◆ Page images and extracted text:
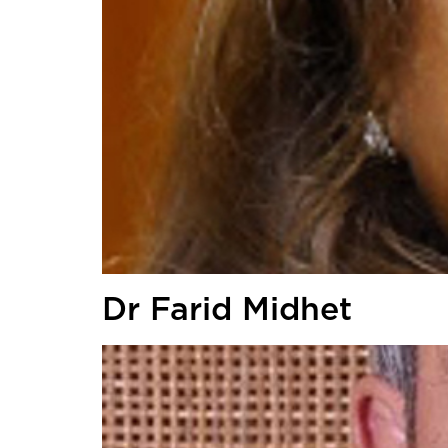
Dr Farid Midhet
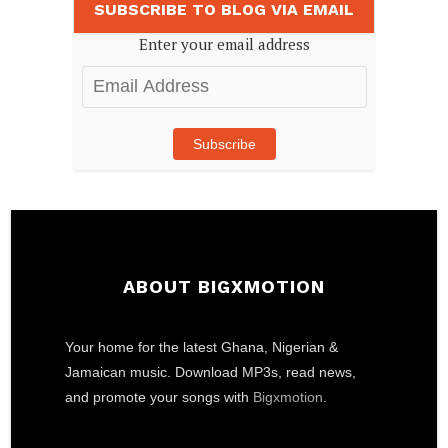
SUBSCRIBE TO BLOG VIA EMAIL
Enter your email address
Email
Address
Subscribe
ABOUT BIGXMOTION
Your home for the latest Ghana, Nigerian &
Jamaican music. Download MP3s, read news,
and promote your songs with
Bigxmotion
.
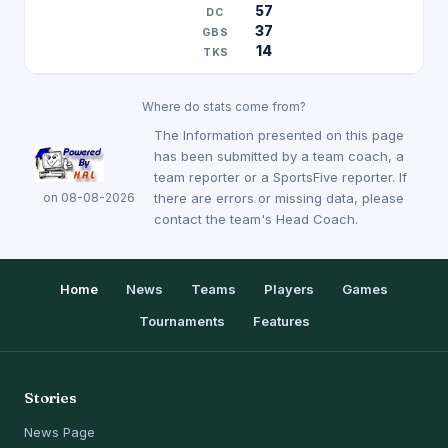
57
37
14
Where do stats come from?
The Information presented on this page
has been submitted by a team coach, a
team reporter or a SportsFive reporter. If
on 08-08-2026
there are errors or missing data, please
contact the team's Head Coach.
Home
News
Teams
Players
Games
Tournaments
Features
Stories
News Page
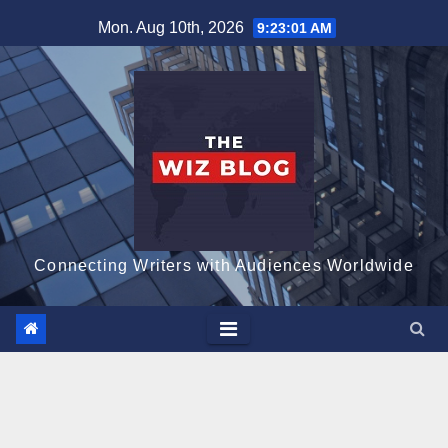
Skip
Mon. Aug 10th, 2026
9:23:02 AM
to
content
Connecting Writers with Audiences Worldwide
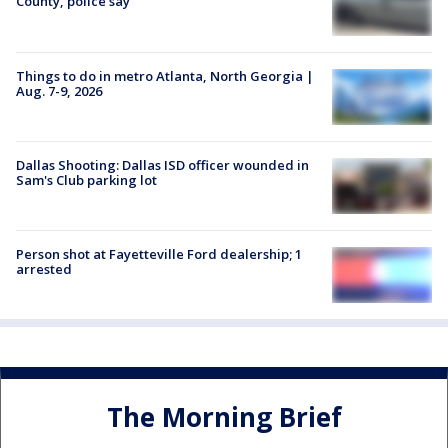
County, police say
Things to do in metro Atlanta, North Georgia |
Aug. 7-9, 2026
Dallas Shooting: Dallas ISD officer wounded in
Sam's Club parking lot
Person shot at Fayetteville Ford dealership; 1
arrested
The Morning Brief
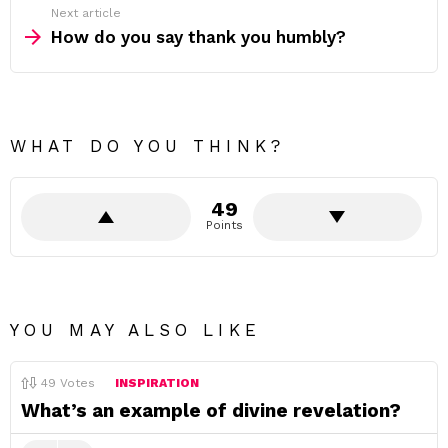
Next article
How do you say thank you humbly?
WHAT DO YOU THINK?
49
Points
YOU MAY ALSO LIKE
49
Votes
INSPIRATION
What’s an example of divine revelation?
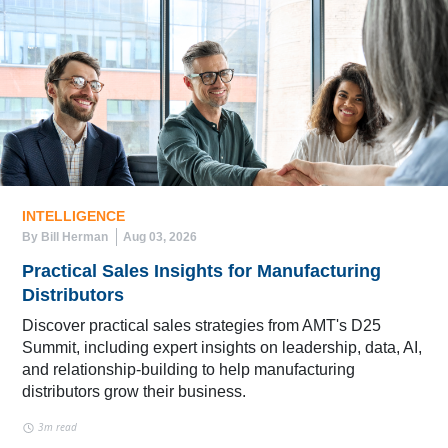
INTELLIGENCE
By Bill Herman
Aug 03, 2026
Practical Sales Insights for Manufacturing
Distributors
Discover practical sales strategies from AMT's D25
Summit, including expert insights on leadership, data, AI,
and relationship-building to help manufacturing
distributors grow their business.
3m read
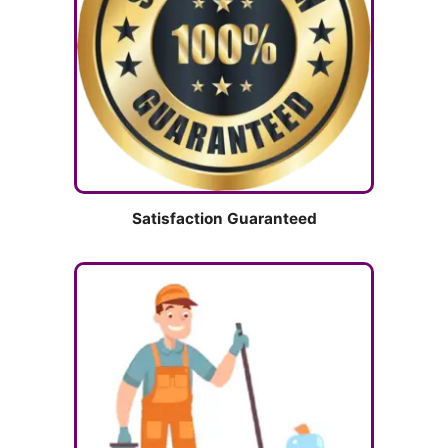
Satisfaction Guaranteed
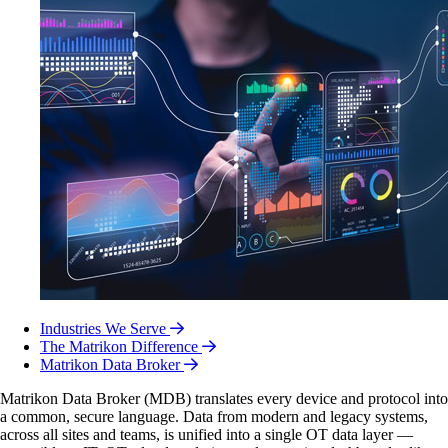
Industries We Serve
The Matrikon Difference
Matrikon Data Broker
Matrikon Data Broker (MDB) translates every device and protocol into
a common, secure language. Data from modern and legacy systems,
across all sites and teams, is unified into a single OT data layer —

◆ TASK PROMPT:
Return every entry above exactly as written, minus the pictures.

◆ TASK SOLUTION:
Dr Farid Midhet
SUBSCRIBE TO BLOG VIA EMAIL
Enter your email address
Email
Address
Subscribe
ABOUT BIGXMOTION
Your home for the latest Ghana, Nigerian &
Jamaican music. Download MP3s, read news,
and promote your songs with
Bigxmotion
.
57
37
14
Where do stats come from?
The Information presented on this page
has been submitted by a team coach, a
team reporter or a SportsFive reporter. If
on 08-08-2026
there are errors or missing data, please
contact the team's Head Coach.
Home
News
Teams
Players
Games
Tournaments
Features
Stories
News Page
Skip
Mon. Aug 10th, 2026
9:23:02 AM
to
content
Connecting Writers with Audiences Worldwide
County, police say
Things to do in metro Atlanta, North Georgia |
Aug. 7-9, 2026
Dallas Shooting: Dallas ISD officer wounded in
Sam's Club parking lot
Person shot at Fayetteville Ford dealership; 1
arrested
The Morning Brief
Next article
How do you say thank you humbly?
WHAT DO YOU THINK?
49
Points
YOU MAY ALSO LIKE
49
Votes
INSPIRATION
What’s an example of divine revelation?
INTELLIGENCE
By Bill Herman
Aug 03, 2026
Practical Sales Insights for Manufacturing
Distributors
Discover practical sales strategies from AMT's D25
Summit, including expert insights on leadership, data, AI,
and relationship-building to help manufacturing
distributors grow their business.
3m read
Satisfaction Guaranteed
Industries We Serve
The Matrikon Difference
Matrikon Data Broker
Matrikon Data Broker (MDB) translates every device and protocol into
a common, secure language. Data from modern and legacy systems,
across all sites and teams, is unified into a single OT data layer —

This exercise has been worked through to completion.